During the 2010–11 school year, there were a total of 447 students attending classes in Adelboden. There were 4 kindergarten classes with a total of 56 students in the municipality. Of the kindergarten students, 7.1% were permanent or temporary residents of Switzerland (not citizens) and 12.5% have a different mother language than the classroom language. The municipality had 13 primary classes and 245 students. Of the primary students, 4.9% were permanent or temporary residents of Switzerland (not citizens) and 4.5% have a different mother language than the classroom language. During the same year, there were 7 lower secondary classes with a total of 146 students. There were 3.4% who were permanent or temporary residents of Switzerland (not citizens) and 4.1% have a different mother language than the classroom language.

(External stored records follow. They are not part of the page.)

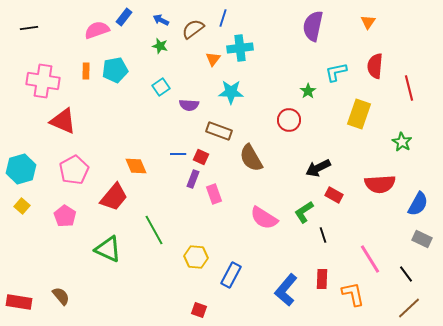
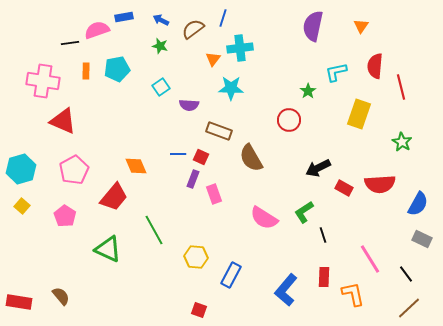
blue rectangle at (124, 17): rotated 42 degrees clockwise
orange triangle at (368, 22): moved 7 px left, 4 px down
black line at (29, 28): moved 41 px right, 15 px down
cyan pentagon at (115, 70): moved 2 px right, 1 px up
red line at (409, 88): moved 8 px left, 1 px up
cyan star at (231, 92): moved 4 px up
red rectangle at (334, 195): moved 10 px right, 7 px up
red rectangle at (322, 279): moved 2 px right, 2 px up
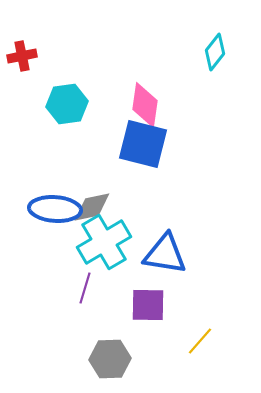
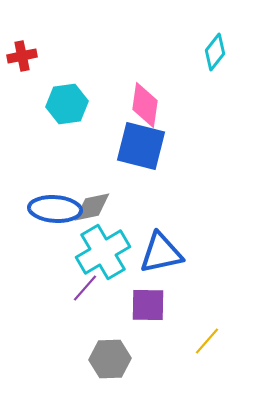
blue square: moved 2 px left, 2 px down
cyan cross: moved 1 px left, 10 px down
blue triangle: moved 4 px left, 1 px up; rotated 21 degrees counterclockwise
purple line: rotated 24 degrees clockwise
yellow line: moved 7 px right
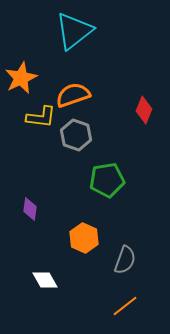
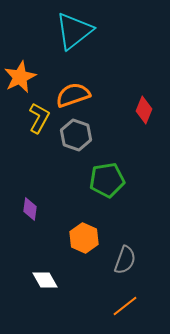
orange star: moved 1 px left, 1 px up
yellow L-shape: moved 2 px left, 1 px down; rotated 68 degrees counterclockwise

As of 2000, there was one student in Adelboden who came from another municipality, while 52 residents attended schools outside the municipality.

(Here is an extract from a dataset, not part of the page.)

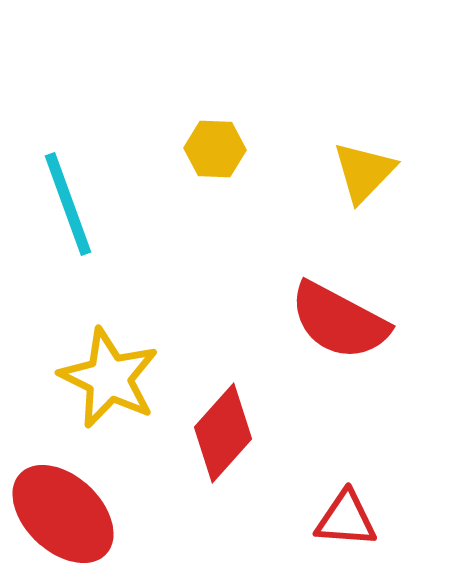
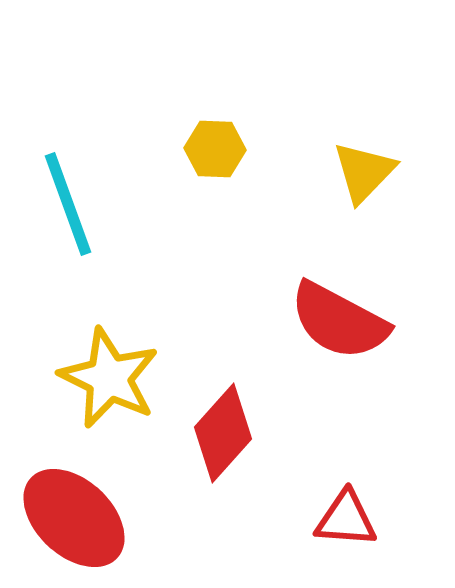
red ellipse: moved 11 px right, 4 px down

Adelboden is home to the Gemeindebibliothek Adelboden (municipal library of Adelboden). The library has (As of 2008) books or other media, and loaned out items in the same year. It was open a total of 0 days with average of 0 hours per week during that year.

In Adelboden there is a primary school, middle-school and a secondary school; the nearest special secondary school is in Frutigen.

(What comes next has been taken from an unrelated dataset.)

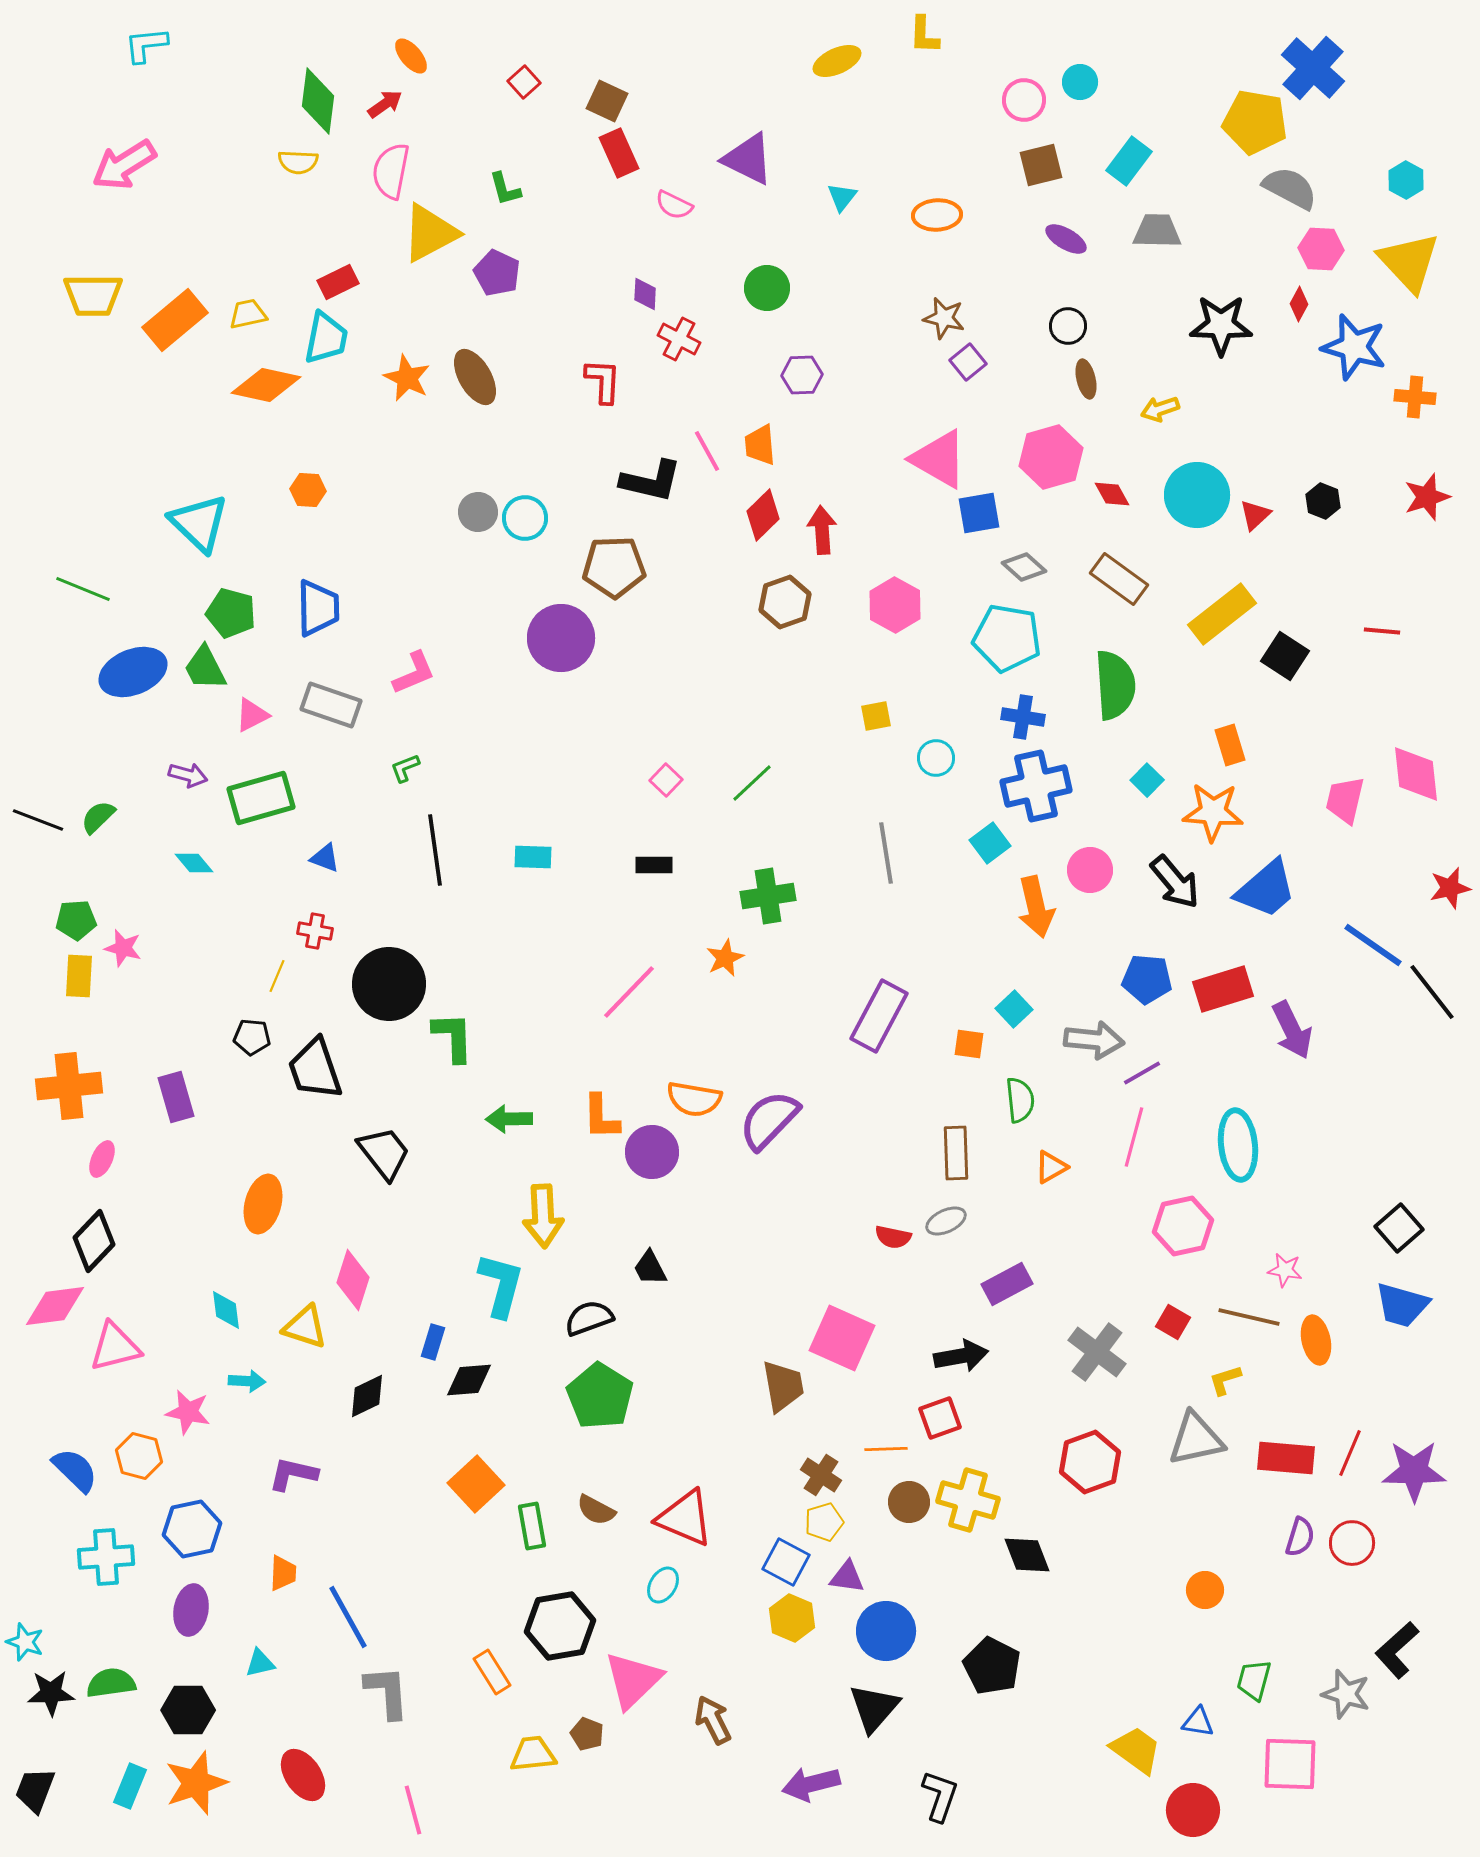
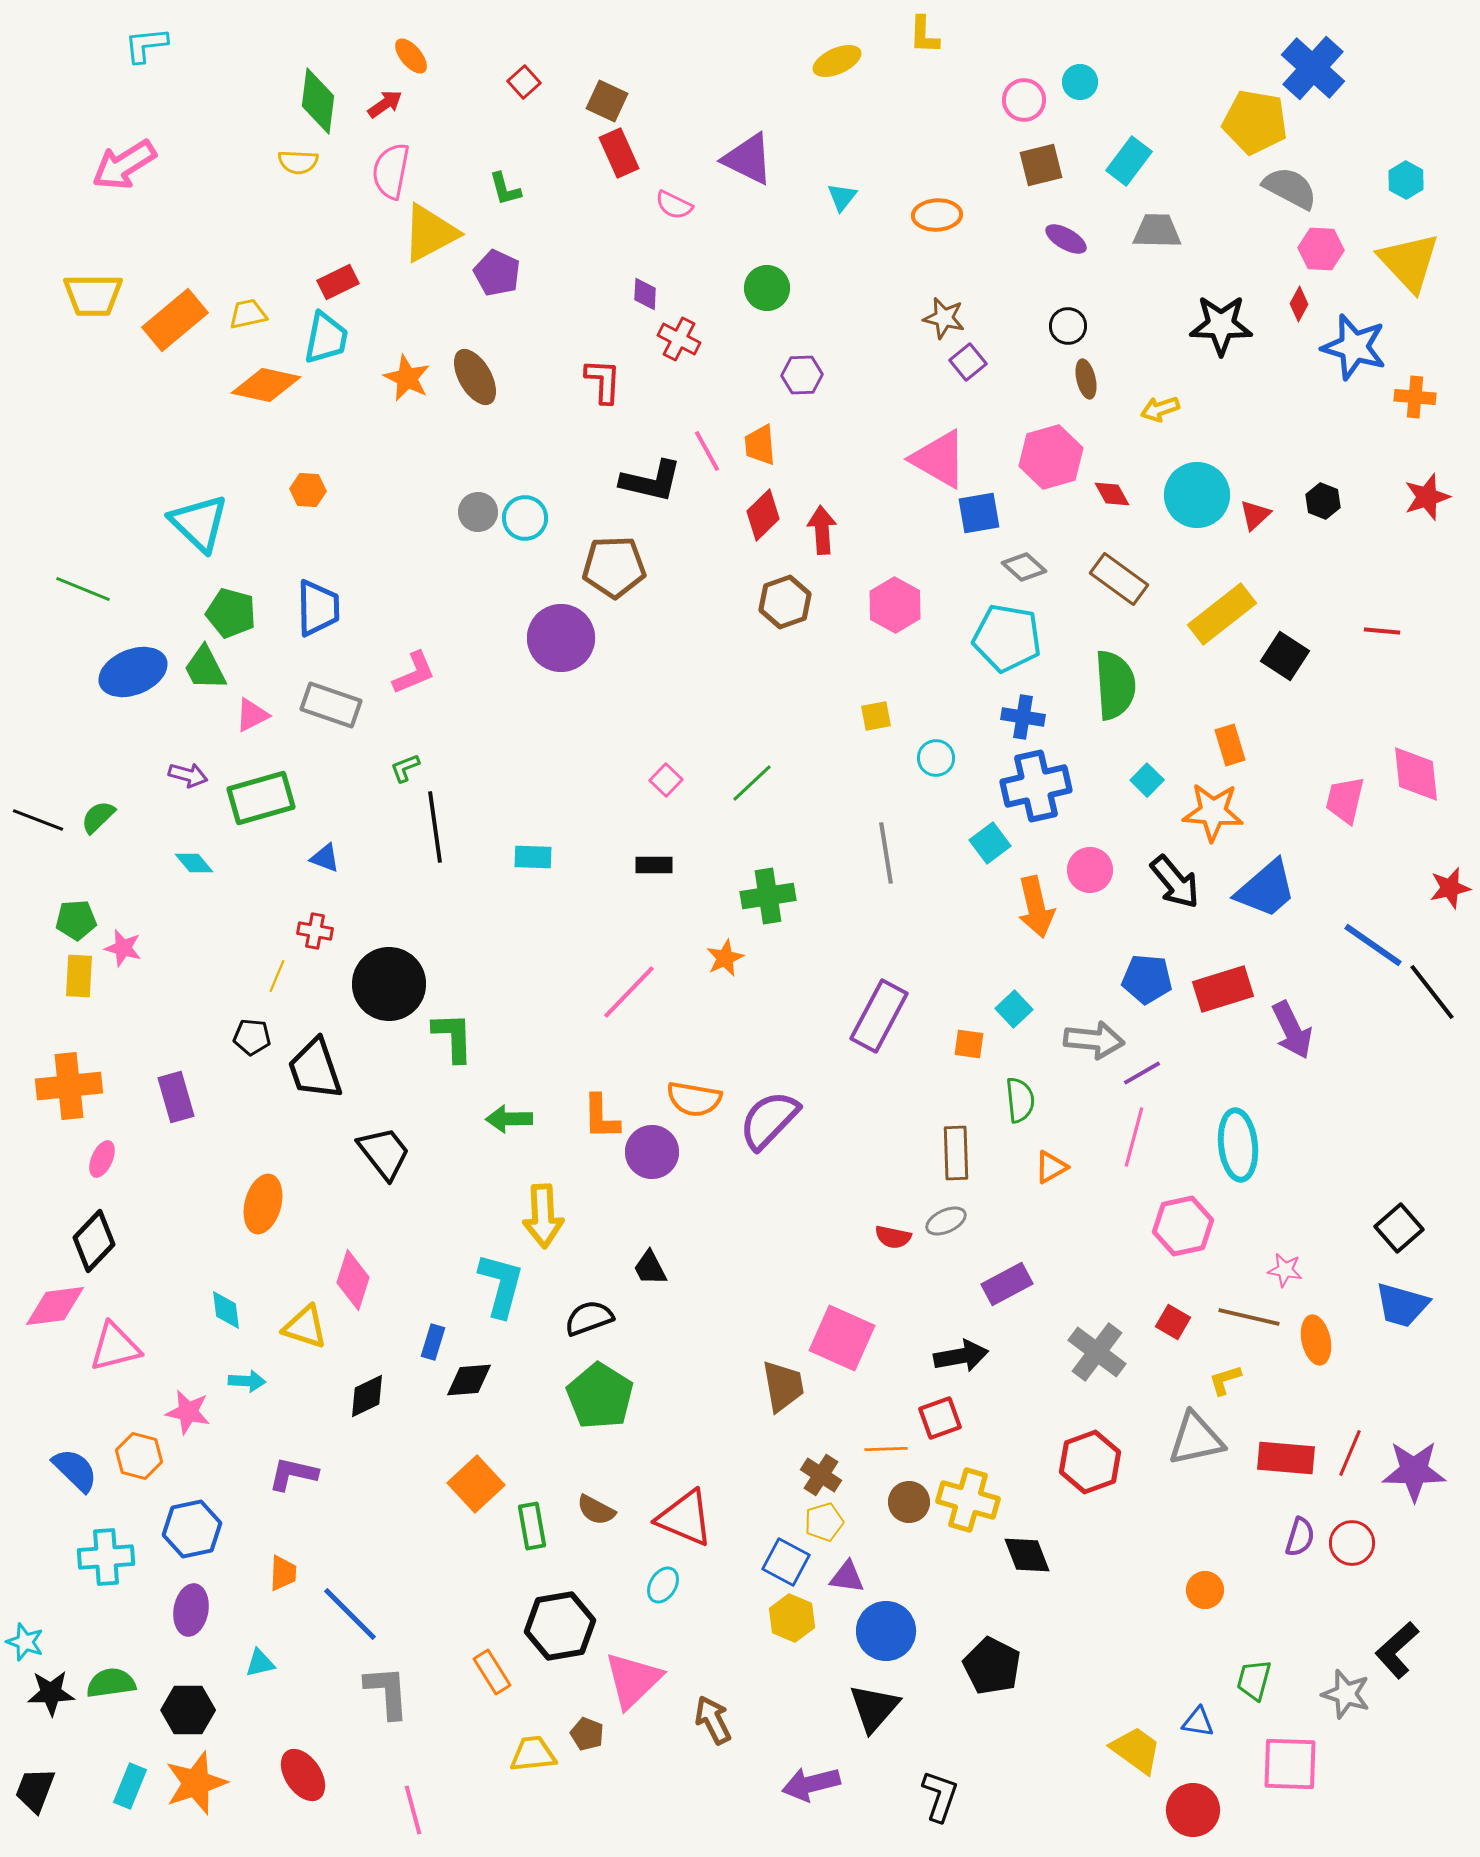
black line at (435, 850): moved 23 px up
blue line at (348, 1617): moved 2 px right, 3 px up; rotated 16 degrees counterclockwise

Schools in Adelboden: There are four primary schools officially in the Adelboden school district, three middle schools (Realschule), and a secondary school (Sekundarschule). The nearest special secondary school is 20 minutes down the mountain in Frutigen and the nearest high schools (Gymnasiums) are in Thun and Interlaken.

==Notable people==
A number of notable persons in cross-country skiing, mountaineering, and alpine skiing were born in Adelboden:
- Rolf Zurbrügg, Swiss national ski mountain trainer
- Frieda Dänzer, former Alpine skier and 1958 world champion
- Annerösli Zryd, 1970 world champion in Alpine skiing
- Marlies Oester, former alpine skier who competed in the 2002 Winter Olympics.

Italian/British writer Rafael Sabatini died in Abelboden and is buried there.